The cost of changes is what might stop some from altering their bylaws. Don't worry: a good lawyer can keep fees from getting too high. "Any attorney with experience can review and make recommendations in an hour," Saft says. "He's looking for certain things, and does not have to read every document. The cost could be a couple of hundred dollars to have this kind of corporate inventory done, depending on the hourly rate."

Reviews can be simple or complex. For example, Howard Schechter, a partner in Schechter & Brucker, is reviewing bylaws for one of his boards. He is giving the directors a breakdown of what potential changes might be, along with a one-line description of the suggested variations in language and why. "That way, the board can discuss the changes over time," he says. "Then they can get back to us and say, 'This sounds interesting, this does not.' "

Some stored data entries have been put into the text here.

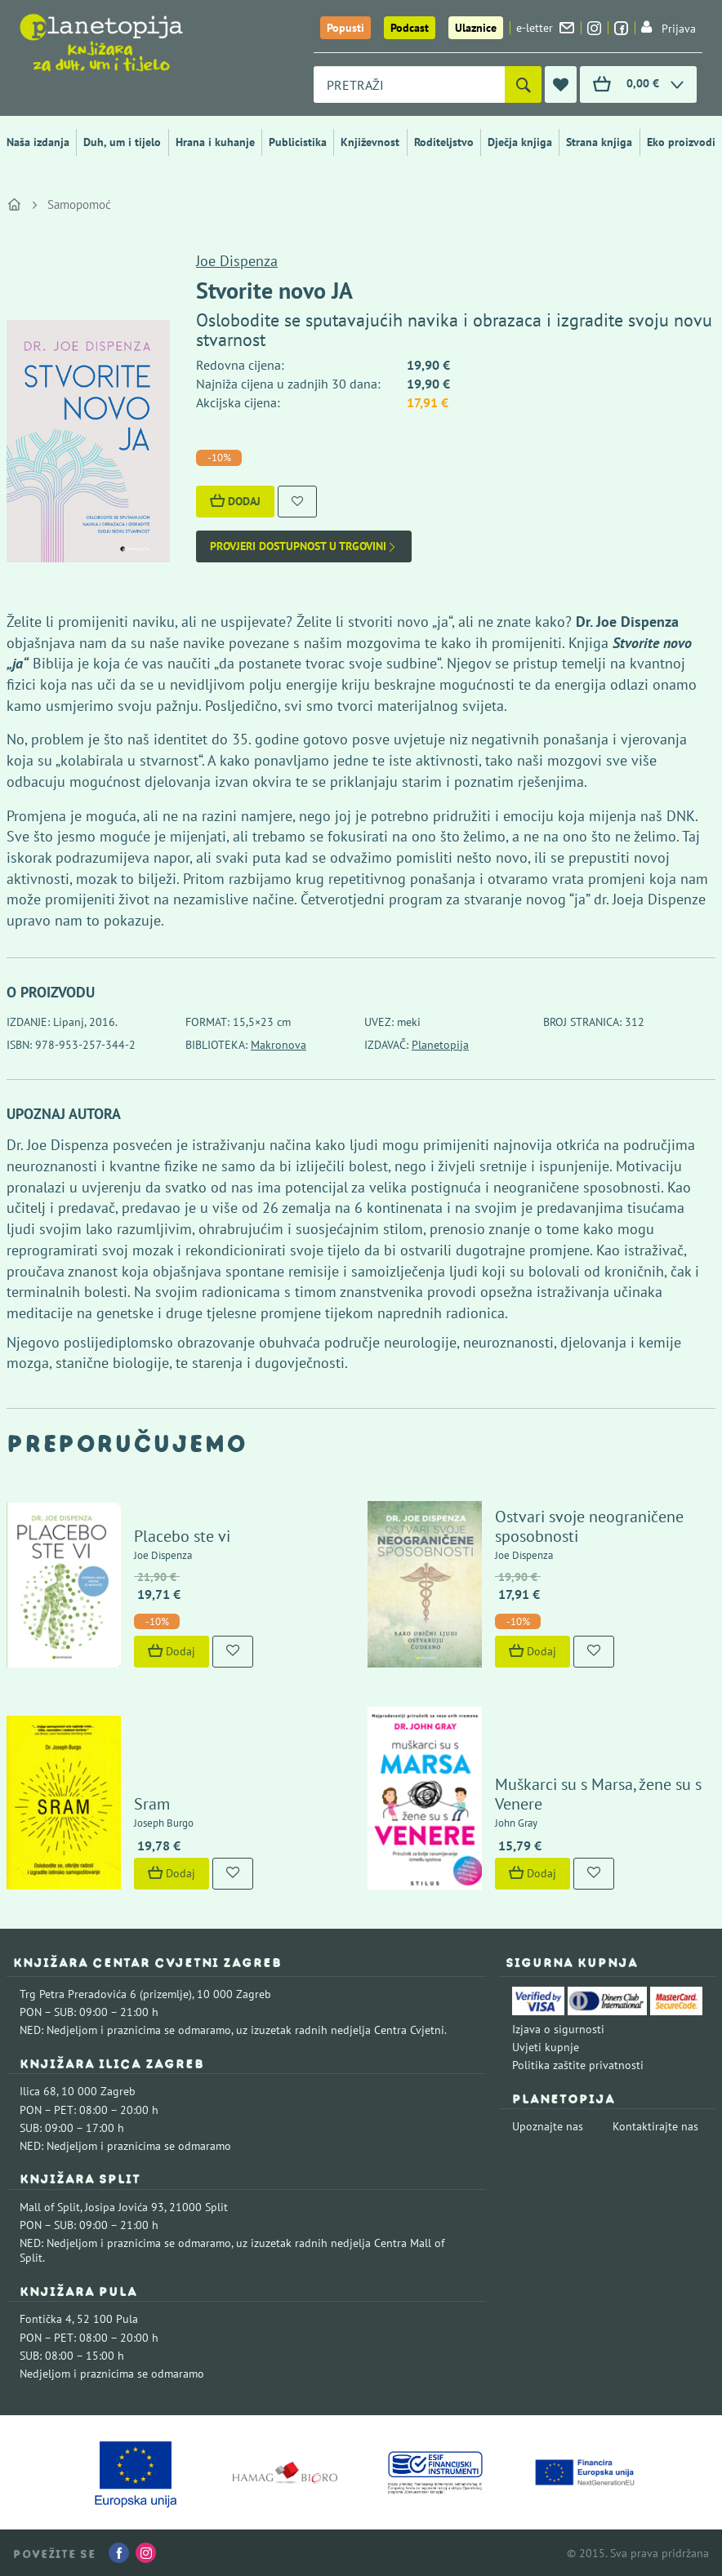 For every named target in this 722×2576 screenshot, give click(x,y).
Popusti (345, 27)
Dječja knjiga (520, 142)
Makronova (278, 1044)
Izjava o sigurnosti (558, 2029)
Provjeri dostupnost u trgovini (304, 546)
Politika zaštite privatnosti (578, 2065)
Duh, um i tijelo (122, 142)
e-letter (545, 27)
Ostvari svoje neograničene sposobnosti (589, 1526)
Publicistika (298, 142)
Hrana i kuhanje (215, 142)
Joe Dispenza (237, 260)
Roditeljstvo (444, 142)
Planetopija (440, 1044)
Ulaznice (476, 27)
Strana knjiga (599, 142)
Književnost (370, 142)
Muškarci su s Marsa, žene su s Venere (598, 1794)
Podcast (409, 27)
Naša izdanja (38, 142)
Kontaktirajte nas (655, 2126)
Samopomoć (79, 204)
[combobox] (409, 84)
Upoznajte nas (547, 2126)
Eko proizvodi (681, 142)
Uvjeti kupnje (545, 2047)
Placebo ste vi (182, 1536)
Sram (152, 1803)
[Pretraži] (523, 84)
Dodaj (235, 501)
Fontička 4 (46, 2319) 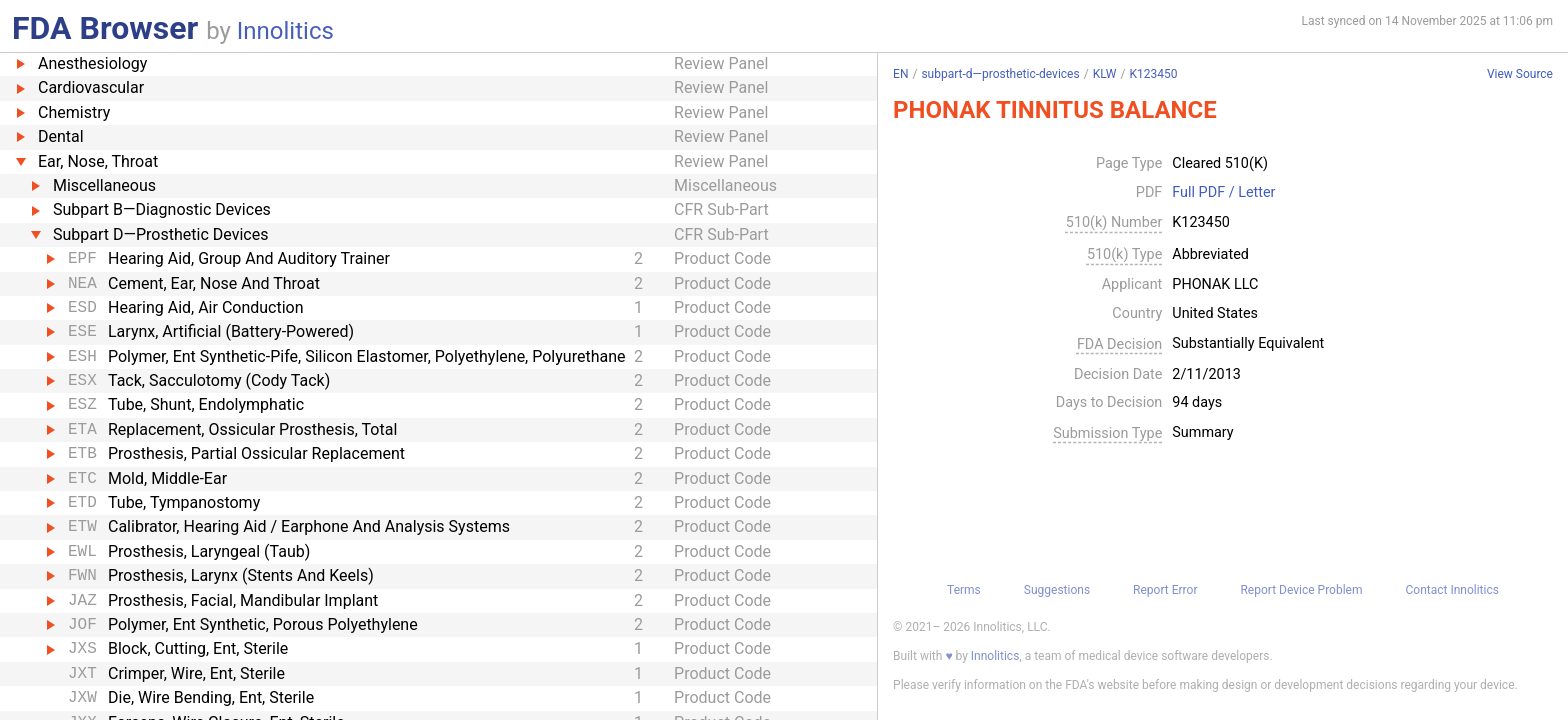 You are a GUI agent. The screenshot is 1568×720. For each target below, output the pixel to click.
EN (900, 74)
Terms (964, 590)
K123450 (1153, 74)
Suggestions (1057, 590)
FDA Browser (105, 28)
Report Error (1165, 590)
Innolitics (285, 31)
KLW (1105, 74)
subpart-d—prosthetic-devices (1000, 74)
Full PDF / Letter (1223, 193)
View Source (1520, 74)
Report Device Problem (1301, 590)
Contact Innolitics (1451, 590) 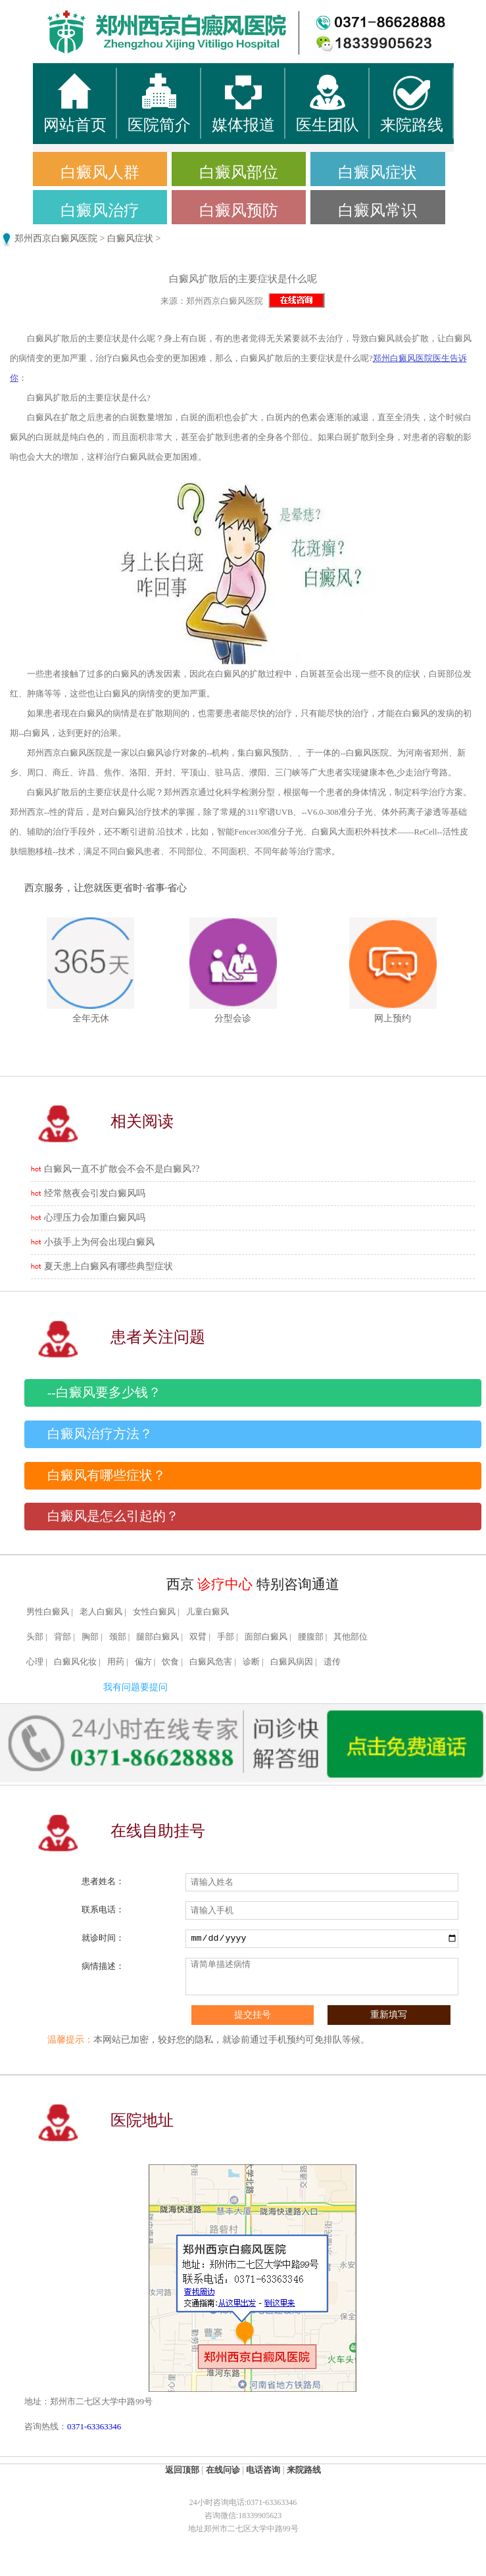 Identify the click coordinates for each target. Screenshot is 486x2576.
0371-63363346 (94, 2426)
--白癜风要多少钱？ (104, 1392)
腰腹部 (311, 1636)
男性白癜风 (47, 1611)
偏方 (143, 1661)
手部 (225, 1636)
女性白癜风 (154, 1611)
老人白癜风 (101, 1611)
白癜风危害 (210, 1661)
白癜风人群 (100, 172)
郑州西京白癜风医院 (55, 238)
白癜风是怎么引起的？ (113, 1516)
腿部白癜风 (157, 1636)
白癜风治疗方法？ (100, 1434)
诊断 (251, 1661)
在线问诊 (223, 2470)
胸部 (90, 1636)
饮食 (170, 1661)
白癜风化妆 (75, 1661)
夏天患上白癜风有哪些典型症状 (108, 1266)
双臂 (198, 1636)
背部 (62, 1636)
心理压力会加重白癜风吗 (94, 1218)
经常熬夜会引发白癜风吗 (94, 1193)
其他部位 (350, 1636)
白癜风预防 (238, 210)
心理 (34, 1661)
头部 (34, 1636)
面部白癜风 (266, 1636)
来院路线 (304, 2470)
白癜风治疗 (100, 210)
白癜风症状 (377, 172)
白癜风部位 (238, 172)
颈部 (117, 1636)
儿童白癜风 (207, 1611)
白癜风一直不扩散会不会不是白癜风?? (121, 1169)
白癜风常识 (377, 210)
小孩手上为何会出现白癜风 (99, 1242)
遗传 (332, 1661)
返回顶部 (182, 2470)
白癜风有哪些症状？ (106, 1475)
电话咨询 (263, 2470)
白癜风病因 (291, 1661)
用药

Some attorneys like to involve at least one board member every step of the way. "When I amend these things, I try to find someone on the board who is really into this stuff," observes Heller. "Then we go over it, word for word, and read over sections and draft ideas together, and rip it apart together. The two of us will write a new draft. It helps to have someone with technical interest on the board. He lives there and knows the issues. If the lawyer is leading the charge, he may not be where the board wants to go. It helps if you really have someone who wants to get involved."

Whatever you do, the prudent course is to keep on top of the bylaws. Otherwise, you could be in for an unpleasant surprise. Concludes Wagner: "The bylaws often involve issues that nobody regularly pays much attention to. But when something controversial arises, any number of people can become incensed and start digging. Then, watch out. It's better to be prepared."